A few of the names may be recognizable: Richard Harding Davis, who exposed German brutality; Lowell Thomas, who told the saga of T. E. Lawrence of Arabia; Heywood Broun, who ran afoul of AEF authorities. Some would make news, such as John Reed, who became a spokesman for the Bolsheviks, availed himself of their protection, and is buried in the Kremlin.
American journalists publicized some of the best-known Great War stories and changed the narrative of reporting. Madeline Doty assured that Germans were not “barbarians” but “just like ourselves, just folks, kindly and generous, deceived and browbeaten by a ruthless military group.” Suffragist Rheta Dorr drew inspiration from Maria Bochkareva and her Women’s Brigade, who offered to fight for Russia and spread their legend far and wide. Floyd Gibbons, who lost an eye at Belleau Wood, immortalized “Come on, you sons-of-bitches! Do you want to live forever?”
Reporting practices created heroes and left others in obscurity. News restrictions on frontline soldiers forced the spotlight on aviators, bestowing heroic status on the Lafayette Escadrille. Sleepless nights of Damon Runyon of the New York American and Thomas Johnson of the New York Sun immortalized the “Lost Battalion.” Sgt. Alvin York performed service above and beyond the call of duty, but Saturday Evening Post writer George Pattullo transformed York into an icon. Even the most famous American phrase of the war was a journalistic concoction, a blend of Gen. Pershing’s salute and staffer Col. Charles Stanton’s “Lafayette We Are Here,” which reporters eagerly attributed to Pershing.
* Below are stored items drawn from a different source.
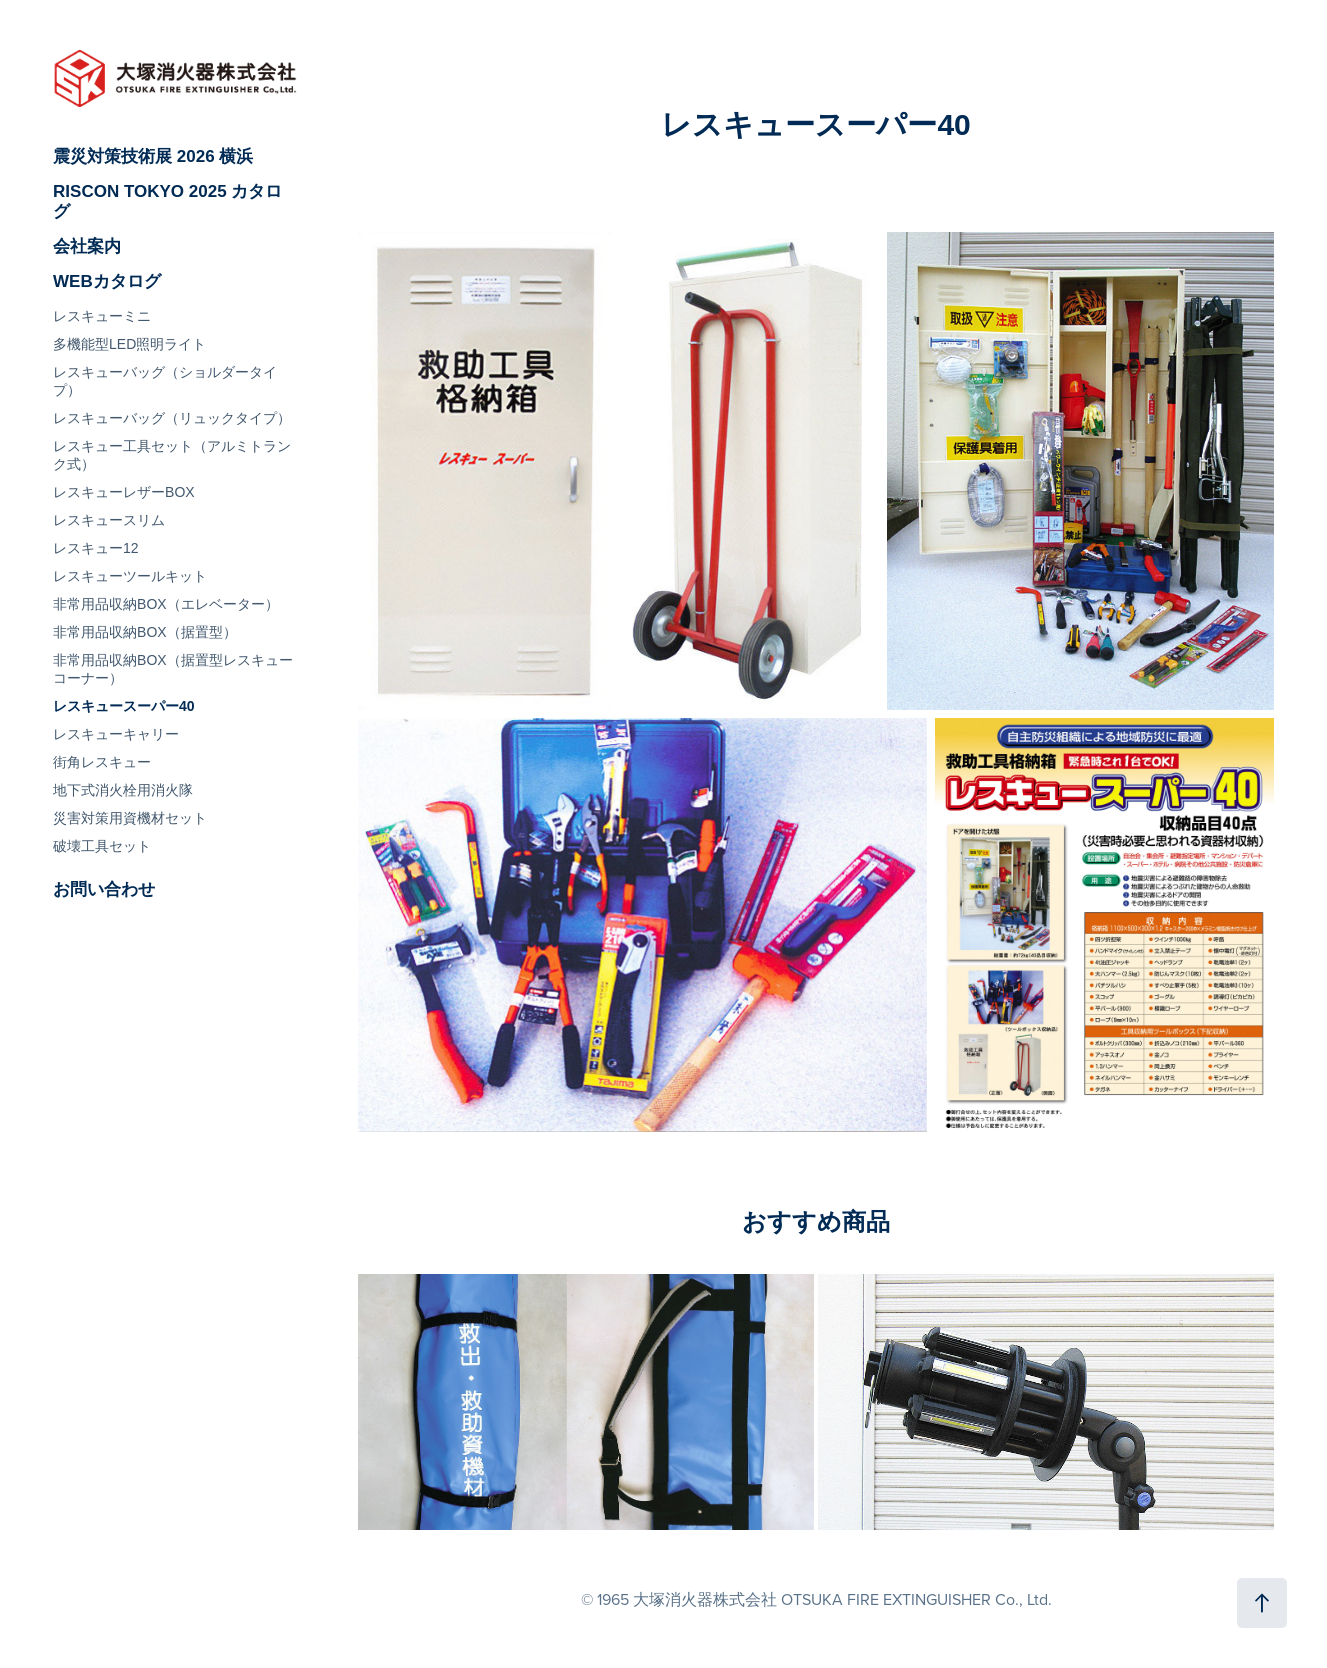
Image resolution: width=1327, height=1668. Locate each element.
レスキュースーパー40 (124, 706)
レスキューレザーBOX (124, 492)
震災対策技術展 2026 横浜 (153, 156)
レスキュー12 (96, 548)
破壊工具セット (102, 846)
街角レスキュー (102, 762)
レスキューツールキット (130, 576)
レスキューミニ (102, 316)
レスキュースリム (109, 520)
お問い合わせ (104, 889)
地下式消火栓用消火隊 (123, 790)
War accounts reflected reporters’ divergent world views. The April 1915 issue of Metropolitan magazine included John Reed’s "In the German Trenches" and excerpts from Richard Harding Davis’s "With the Allies." Whereas Davis used his brilliant descriptive powers to portray the German war machine as an evil threatening civilization, an evil against which America must prepare itself, Reed also described horrors and absurdities of war that dehumanized the working-class men who fought across the trenches.
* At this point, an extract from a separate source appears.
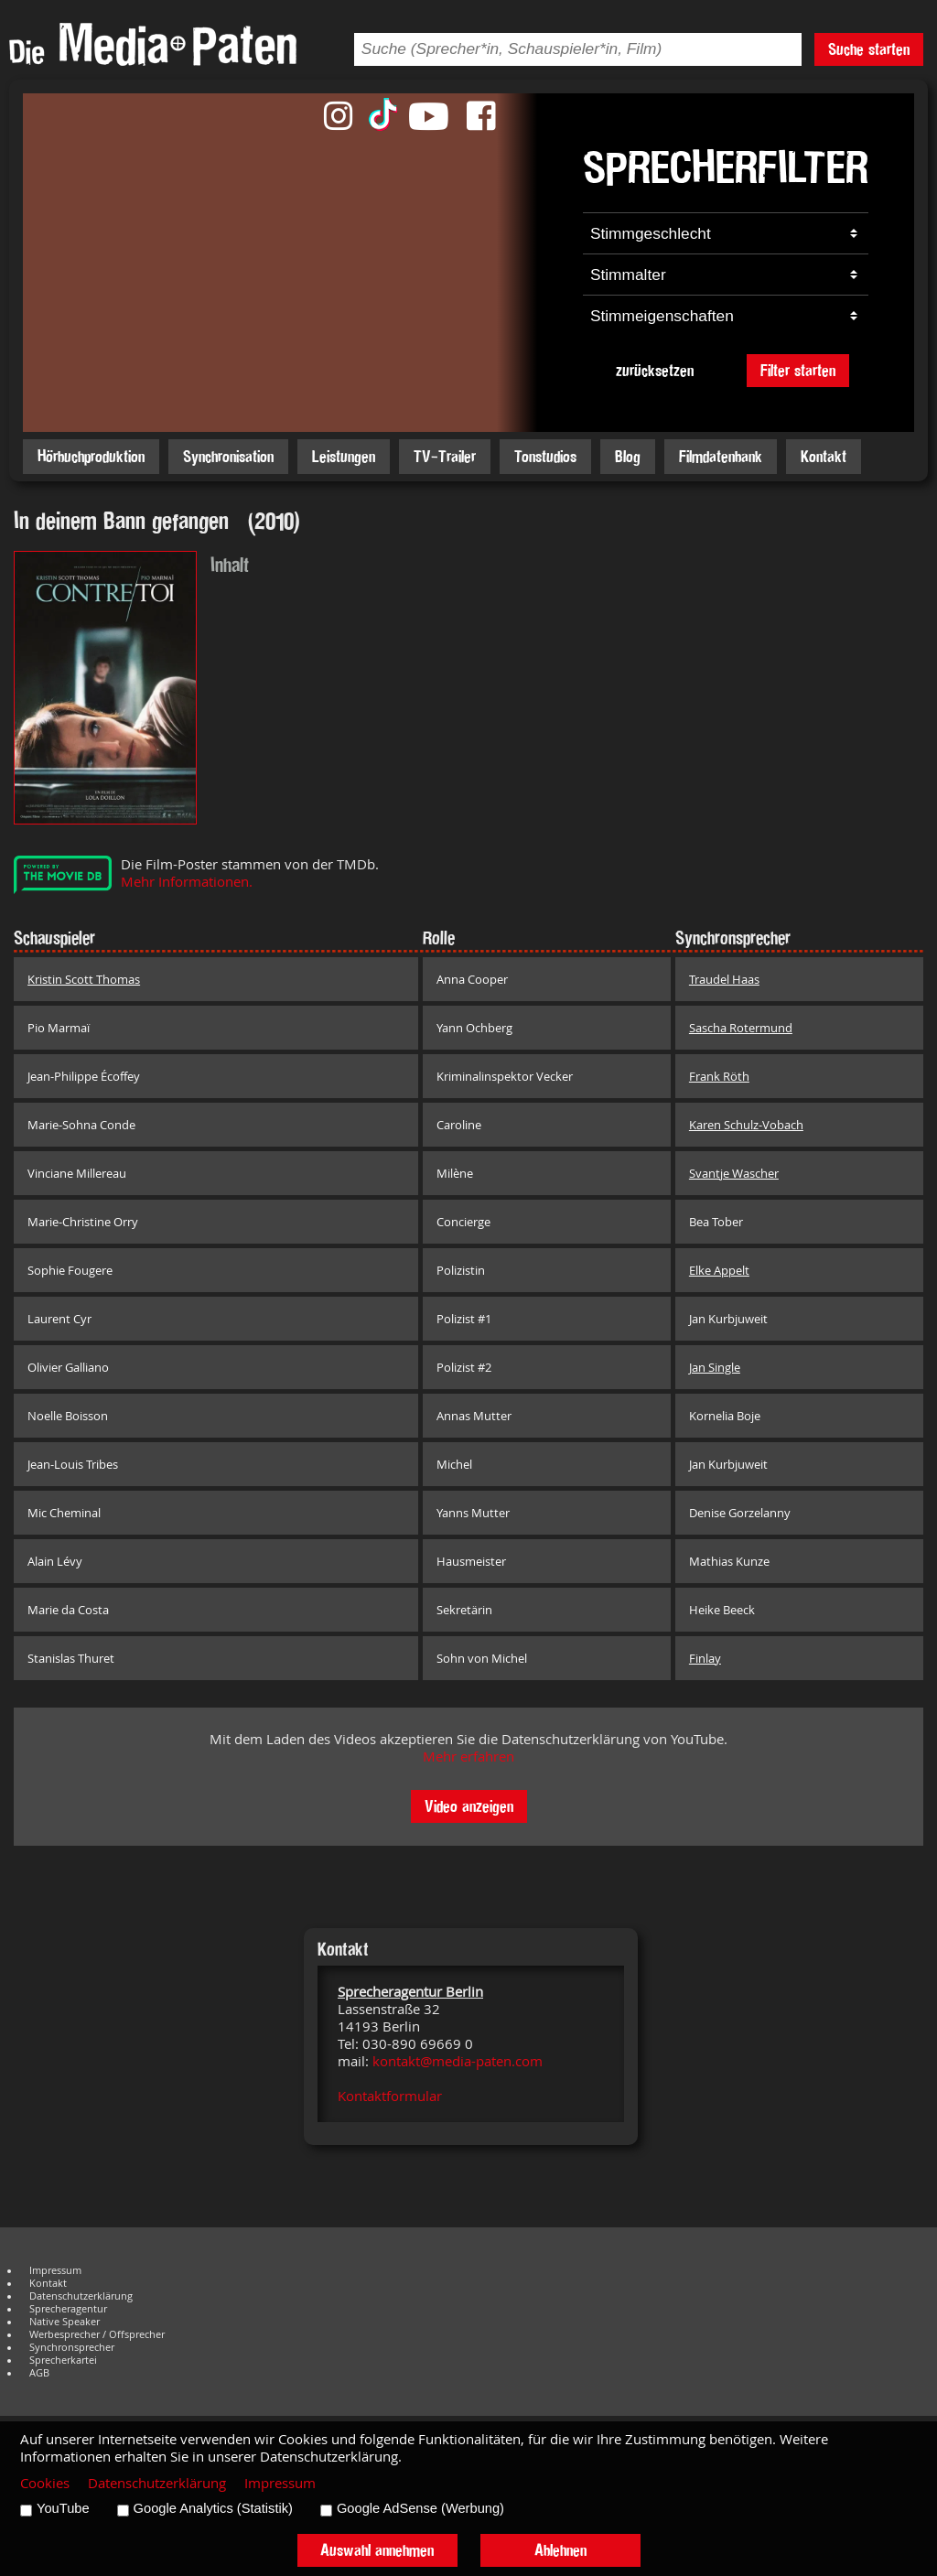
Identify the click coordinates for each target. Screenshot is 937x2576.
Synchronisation (228, 456)
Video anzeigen (469, 1806)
Author Chris Dubbs has crafted an easy-to-read examination of the men and women who brought the Great War to America’s newspapers and homes. He provides a birds-eye view of his subject spiced by personal anecdotes. The many photos put faces to names, the index makes for easy reference, and the bibliography is a guide to further reading. I find this work to be an informative break from detailed accounts of individual battles. American Journalists in the Great War is an excellent choice for Roads readers seeking a different perspective on the war.